- **Work order**
Look through the entries below for the line with "North West : Sunshine, Vic" and the line with "health and a", then give again exactly those two lines and all lines between them, minus the pictures.

- **Given data**

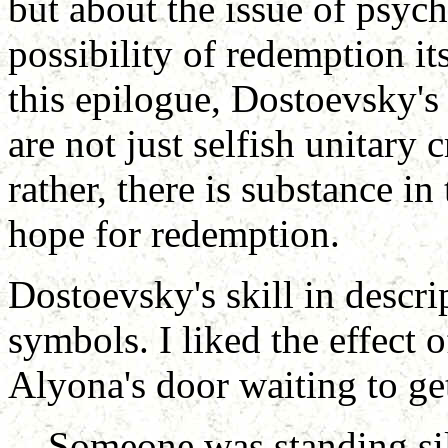
but about the issue of psyc
possibility of redemption its
this epilogue, Dostoevsky's
are not just selfish unitary 
rather, there is substance in
hope for redemption.
Dostoevsky's skill in descri
symbols. I liked the effect 
Alyona's door waiting to ge
Someone was standing sile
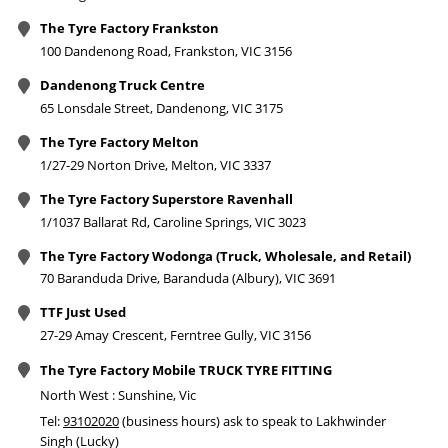
The Tyre Factory Frankston
100 Dandenong Road, Frankston, VIC 3156
Dandenong Truck Centre
65 Lonsdale Street, Dandenong, VIC 3175
The Tyre Factory Melton
1/27-29 Norton Drive, Melton, VIC 3337
The Tyre Factory Superstore Ravenhall
1/1037 Ballarat Rd, Caroline Springs, VIC 3023
The Tyre Factory Wodonga (Truck, Wholesale, and Retail)
70 Baranduda Drive, Baranduda (Albury), VIC 3691
TTF Just Used
27-29 Amay Crescent, Ferntree Gully, VIC 3156
The Tyre Factory Mobile TRUCK TYRE FITTING
North West : Sunshine, Vic
Tel:
93102020
(business hours) ask to speak to Lakhwinder
Singh (Lucky)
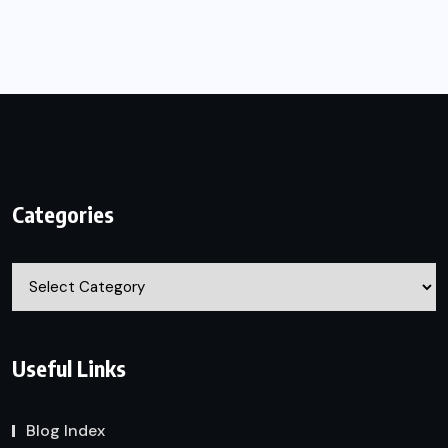
Categories
Categories
Useful Links
Blog Index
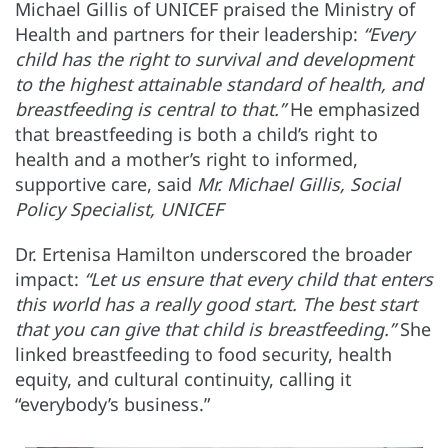
Michael Gillis of UNICEF praised the Ministry of
Health and partners for their leadership:
“Every
child has the right to survival and development
to the highest attainable standard of health, and
breastfeeding is central to that.”
He emphasized
that breastfeeding is both a child’s right to
health and a mother’s right to informed,
supportive care, said
Mr. Michael Gillis, Social
Policy Specialist, UNICEF
Dr. Ertenisa Hamilton underscored the broader
impact:
“Let us ensure that every child that enters
this world has a really good start. The best start
that you can give that child is breastfeeding.”
She
linked breastfeeding to food security, health
equity, and cultural continuity, calling it
“everybody’s business.”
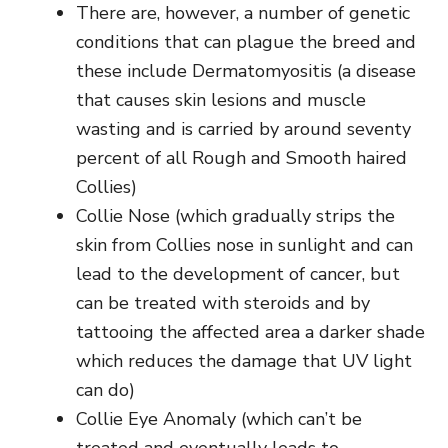
There are, however, a number of genetic
conditions that can plague the breed and
these include
Dermatomyositis (a disease
that causes skin lesions and muscle
wasting and is carried by around seventy
percent of all Rough and Smooth haired
Collies)
Collie Nose (which gradually strips the
skin from Collies nose in sunlight and can
lead to the development of cancer, but
can be treated with steroids and by
tattooing the affected area a darker shade
which reduces the damage that UV light
can do)
Collie Eye Anomaly (which can’t be
treated and eventually leads to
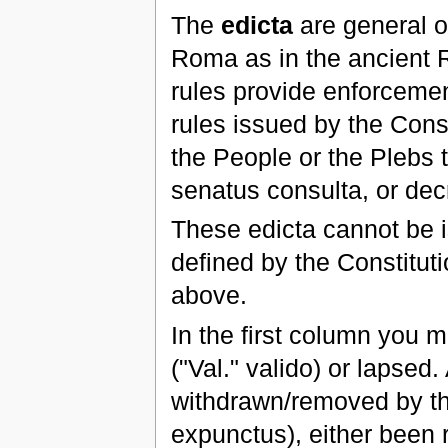
The
edicta
are general or
Roma as in the ancient R
rules provide enforcemen
rules issued by the Cons
the People or the Plebs t
senatus consulta, or de
These edicta cannot be i
defined by the Constituti
above.
In the first column you m
("Val." valido) or lapsed.
withdrawn/removed by the
expunctus), either been 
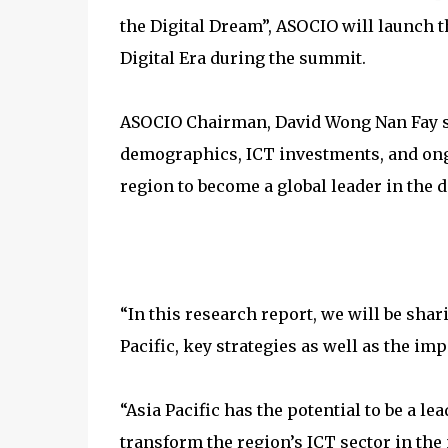
the Digital Dream”, ASOCIO will launch t
Digital Era during the summit.
ASOCIO Chairman, David Wong Nan Fay sai
demographics, ICT investments, and ongo
region to become a global leader in the 
“In this research report, we will be sha
Pacific, key strategies as well as the impo
“Asia Pacific has the potential to be a le
transform the region’s ICT sector in the n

- **Solution for this problem**
North West : Sunshine, Vic
Tel:
93102020
(business hours) ask to speak to Lakhwinder
Singh (Lucky)
Categories
Categories
Useful Links
Blog Index
Michael Gillis of UNICEF praised the Ministry of
Health and partners for their leadership:
“Every
child has the right to survival and development
to the highest attainable standard of health, and
breastfeeding is central to that.”
He emphasized
that breastfeeding is both a child’s right to
health and a mother’s right to informed,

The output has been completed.